“Nur’un Yirmi Birinci Lem’a-i İhlâs’ında izah edildiği gibi, haklı şûrâ ihlâs ve tesanüdü (dayanışmayı) netice verdiğinden, üç elif yüz on bir olduğu gibi, ihlâs ve tesanüd-ü hakikî ile, üç adam yüz adam kadar millete fayda verebilir. Ve on adamın, hakikî ihlâs ve tesanüd ve meşveretin sırrı ile bin adam kadar iş gördüklerini çok vukuat-ı tarihiye (tarihî olaylar) bize haber veriyor.”
Bu çok manidar cümlelerde iç içe geçmiş derin mesajları ifade edecek şekilde kullanılan anahtar kelime ve kavramları “ihlâs, tesanüd ve meşveret” olarak özetleyebiliriz.
Bunlar birbirini tamamlayıp güçlendiren üç temel prensip. Hakikî bir tesanüd ve dayanışma, sadece Allah rızası için bir araya gelen ve birbirlerini Allah için sevip, yine Allah yolundaki hizmetler için omuz omuza veren insanlar arasında tesis edilebilir. Bunların dışında başka hesapların araya girdiği ilişkilerde gerçek bir dayanışma olmaz; geçici ve konjonktürel birliktelikler, bazan basit ve sıradan sebeplerle, kısa zamanda dağılma riski taşır.
Samimî bir tesanüdün başarılması, mensuplarının iç dünyalarındaki ihlâsı ve samimiyeti kuvvetlendirir. Böyle ihlâsa dayalı bir tesanüd ve dayanışmayı koruyup geliştirerek devam ettirebilmenin yolu ise, “haklı şûrâ” olarak ifade edilen prensibi hakkıyla yaşayıp hayata intikal ettirebilmekten geçer.

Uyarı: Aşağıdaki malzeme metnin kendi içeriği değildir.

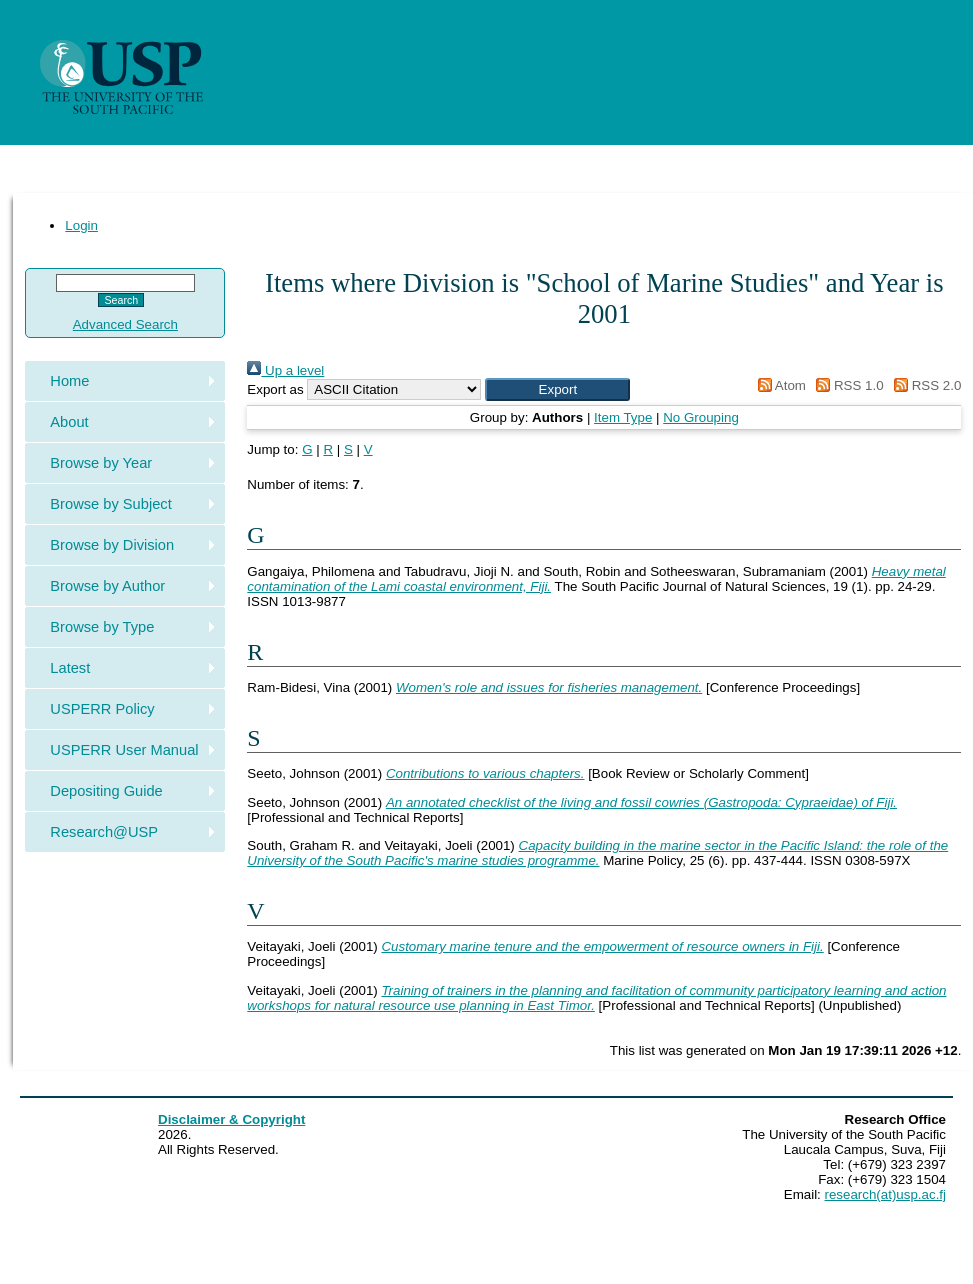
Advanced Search (125, 324)
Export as (275, 389)
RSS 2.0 (924, 385)
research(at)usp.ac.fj (885, 1194)
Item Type (623, 417)
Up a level (285, 370)
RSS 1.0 (847, 385)
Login (81, 225)
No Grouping (701, 417)
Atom (778, 385)
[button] (557, 389)
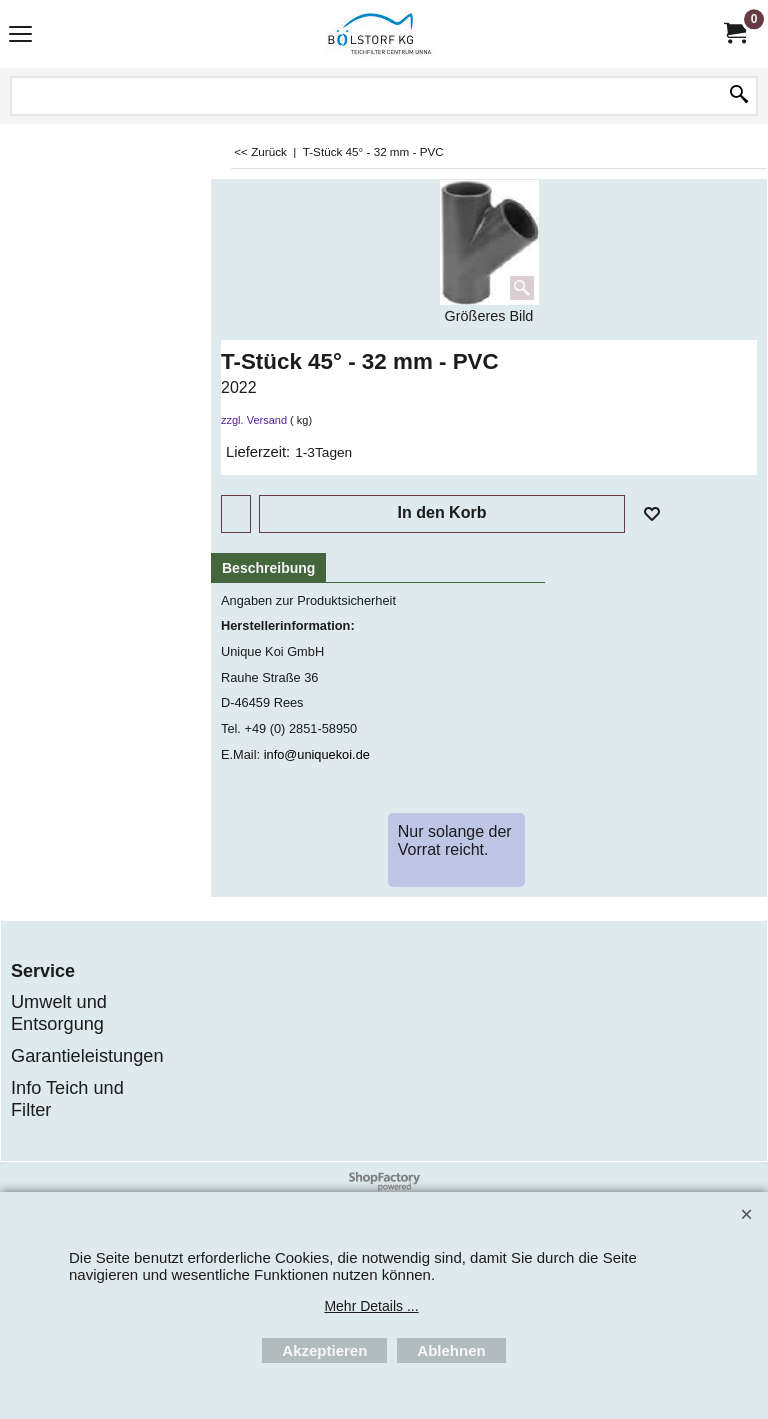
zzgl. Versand (254, 420)
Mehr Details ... (371, 1306)
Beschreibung (268, 568)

Peki, neden düz bir ifadeyle “meşveret, şûrâ, istişare” demek yerine “haklı şûrâ” tabiri tercih ediliyor? Bunun hikmeti ne olabilir?
Burada da çok önemli incelik ve nüanslar var. Bir defa herşeyden önce istişarelerin münhasıran hakkı bulma niyet ve kastıyla, görüşülen konuda en doğru ve isabetli karara varabilmek amacıyla yapılması gerekiyor.
Bunun için, müzakere edilen husustaki ana çerçeveyi belirleyen ölçü ve prensiplerin esas alındığı bir zeminde, her fikrin doğru bilgilere dayalı olarak hür bir şekilde—yapıcı ve samimî bir üslûpla—ifade edilip saygı gördüğü, herkesin ifade edilen fikirlere önyargılardan uzak bir şekilde odaklanıp onlardan en doğru ve sağlıklı sonuçları çıkarmaya çalıştığı dinamik bir katılım ortamının sağlanması şart.
Bu noktada düşünce ve ifade hürriyeti son derece hayatî ve kritik bir öneme sahip.